Walking small on inequality
Assistant Treasurer Andrew Leigh has only diminished his own stature in a misguided attempt to explain society’s inequality using a “wealth parade” of discontent. The danger is that rather than celebrate the achievements of those who walk tall as an example to others, we will find ways to bring everyone down to size instead. In Dr Leigh’s one-hour parade of discontent it would take 45 minutes before a person of average height, representing average household wealth of $1.5m, passed by. In the final seconds the truly wealthy would have their heads literally in the clouds.

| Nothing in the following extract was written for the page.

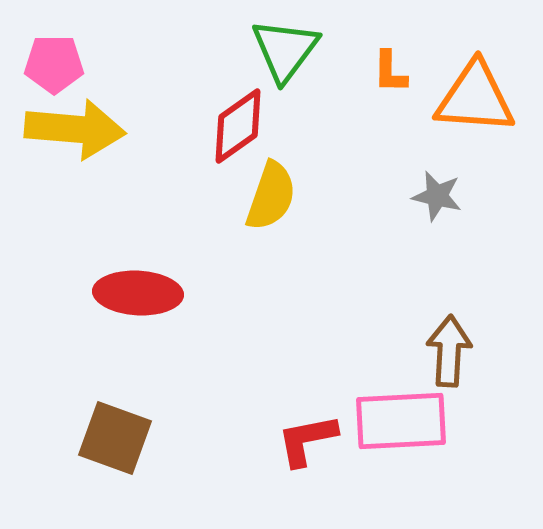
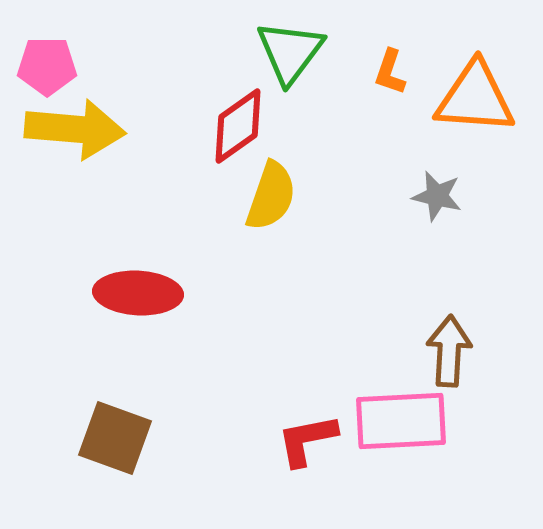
green triangle: moved 5 px right, 2 px down
pink pentagon: moved 7 px left, 2 px down
orange L-shape: rotated 18 degrees clockwise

Dr Leigh’s prescription is for more union agitation in the workplace, more targeted welfare, and an army of bureaucrats to test new social policies by means of medical-style randomised trials. He argues that since the 1970s Australia has become more unequal, with the income share of the top 1 per cent doubling and that of the top 0.1 per cent tripling. Figures released by the Australian Bureau of Statistics show that in 2019 Australia had the 19th-highest level of wealth inequality among the 28 OECD countries for which data was available (using the share of top 10 per cent of wealth measure). But the ABS said “more recent data from the Household, Income and Labour Dynamics in Australia survey shows decreasing levels of wealth inequality in the years since 2019-20, with the Gini coefficient for equivalised household net worth decreasing from 0.609 in 2018-19 to 0.584 in 2022-23”.
The danger in Dr Leigh’s analysis is that it will result in government imposing solutions to problems that have been drawn from the wrong conclusions.